Work instructions: Every record below should be printed exactly as it appears.

━━━

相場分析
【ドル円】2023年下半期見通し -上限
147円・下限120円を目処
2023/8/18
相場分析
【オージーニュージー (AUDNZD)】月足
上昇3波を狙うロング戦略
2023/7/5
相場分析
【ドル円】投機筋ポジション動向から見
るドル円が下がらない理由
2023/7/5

━━━

Solution to this exercise:
相場分析
【ドル円】2023年下半期見通し -上限
147円・下限120円を目処
2023/8/18
相場分析
【オージーニュージー (AUDNZD)】月足
上昇3波を狙うロング戦略
2023/7/5
相場分析
【ドル円】投機筋ポジション動向から見
るドル円が下がらない理由
2023/7/5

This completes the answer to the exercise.